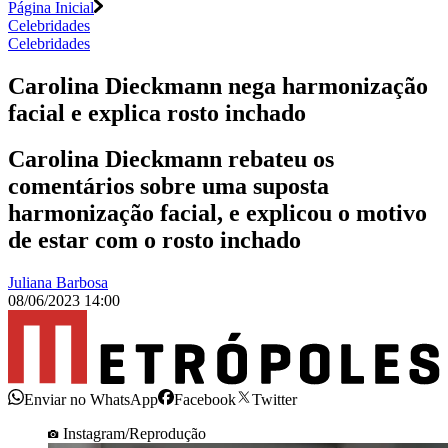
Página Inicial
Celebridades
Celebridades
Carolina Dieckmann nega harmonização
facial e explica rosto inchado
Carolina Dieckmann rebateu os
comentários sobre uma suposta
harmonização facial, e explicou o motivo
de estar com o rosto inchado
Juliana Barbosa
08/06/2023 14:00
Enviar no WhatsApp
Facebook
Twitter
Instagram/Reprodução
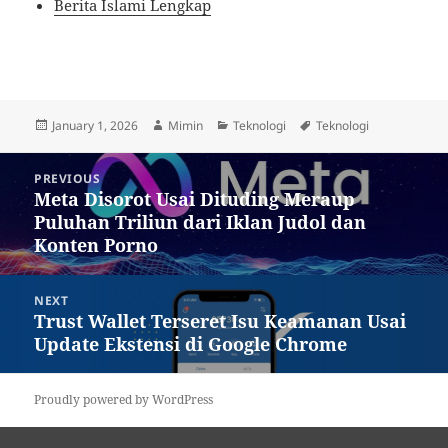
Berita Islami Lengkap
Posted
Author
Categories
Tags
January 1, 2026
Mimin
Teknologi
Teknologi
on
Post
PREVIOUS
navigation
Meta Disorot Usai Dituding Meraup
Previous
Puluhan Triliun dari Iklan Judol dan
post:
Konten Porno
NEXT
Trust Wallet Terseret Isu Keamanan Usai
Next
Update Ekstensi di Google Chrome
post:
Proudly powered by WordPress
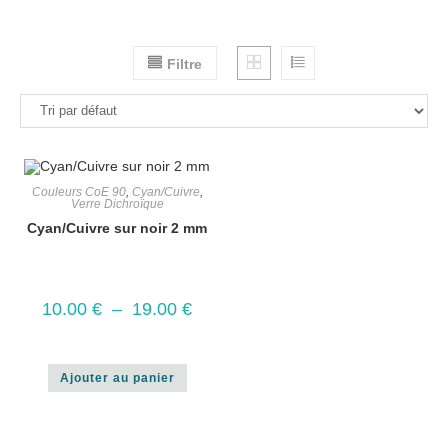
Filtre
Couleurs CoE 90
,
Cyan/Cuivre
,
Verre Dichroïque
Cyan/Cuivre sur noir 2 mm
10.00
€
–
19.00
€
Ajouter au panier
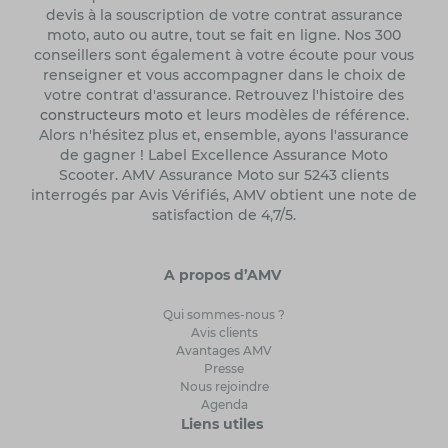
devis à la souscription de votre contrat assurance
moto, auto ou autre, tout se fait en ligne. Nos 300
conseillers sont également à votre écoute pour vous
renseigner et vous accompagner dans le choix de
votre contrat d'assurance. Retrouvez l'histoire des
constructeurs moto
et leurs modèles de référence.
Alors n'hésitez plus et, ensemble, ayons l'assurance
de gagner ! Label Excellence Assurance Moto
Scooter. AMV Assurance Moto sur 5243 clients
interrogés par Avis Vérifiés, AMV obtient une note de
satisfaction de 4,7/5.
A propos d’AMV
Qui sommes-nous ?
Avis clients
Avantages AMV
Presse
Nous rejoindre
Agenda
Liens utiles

==

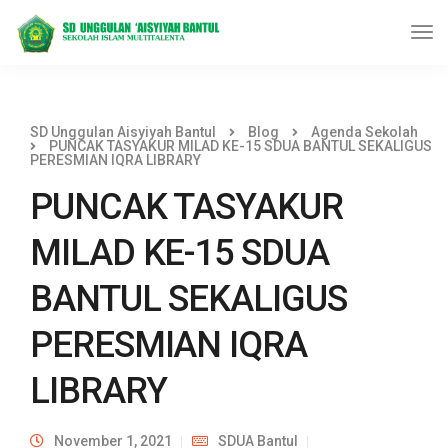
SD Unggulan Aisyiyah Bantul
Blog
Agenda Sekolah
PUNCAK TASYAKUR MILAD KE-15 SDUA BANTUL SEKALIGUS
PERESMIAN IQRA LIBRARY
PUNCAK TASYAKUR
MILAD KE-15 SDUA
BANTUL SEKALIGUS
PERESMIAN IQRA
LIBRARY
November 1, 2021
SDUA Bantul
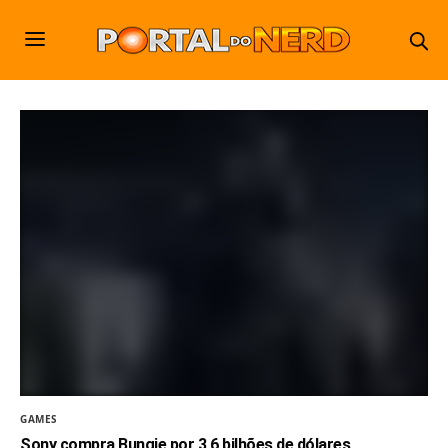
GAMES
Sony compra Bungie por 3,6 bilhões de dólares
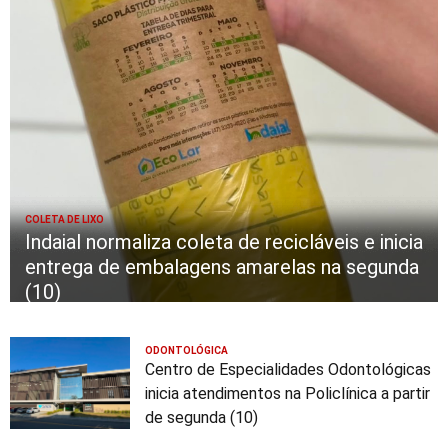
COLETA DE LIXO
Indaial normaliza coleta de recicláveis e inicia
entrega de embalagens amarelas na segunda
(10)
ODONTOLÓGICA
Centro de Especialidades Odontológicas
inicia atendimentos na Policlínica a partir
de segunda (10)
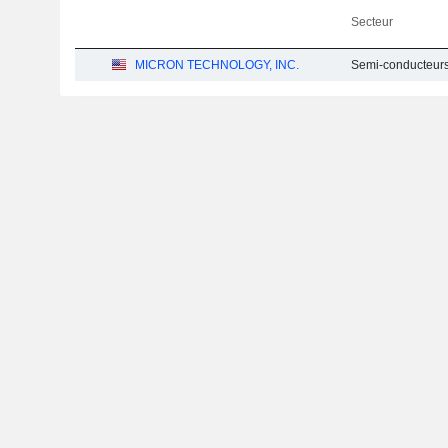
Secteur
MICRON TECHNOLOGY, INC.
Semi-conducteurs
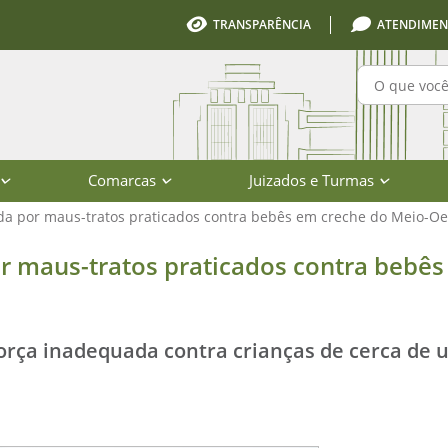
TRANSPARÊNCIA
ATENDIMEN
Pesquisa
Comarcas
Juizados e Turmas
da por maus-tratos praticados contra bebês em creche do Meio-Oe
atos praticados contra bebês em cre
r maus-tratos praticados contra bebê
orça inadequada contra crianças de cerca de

- [Task item] The count of lines above that include the string "vous" is the sole expected answer.

- [Answer box] 2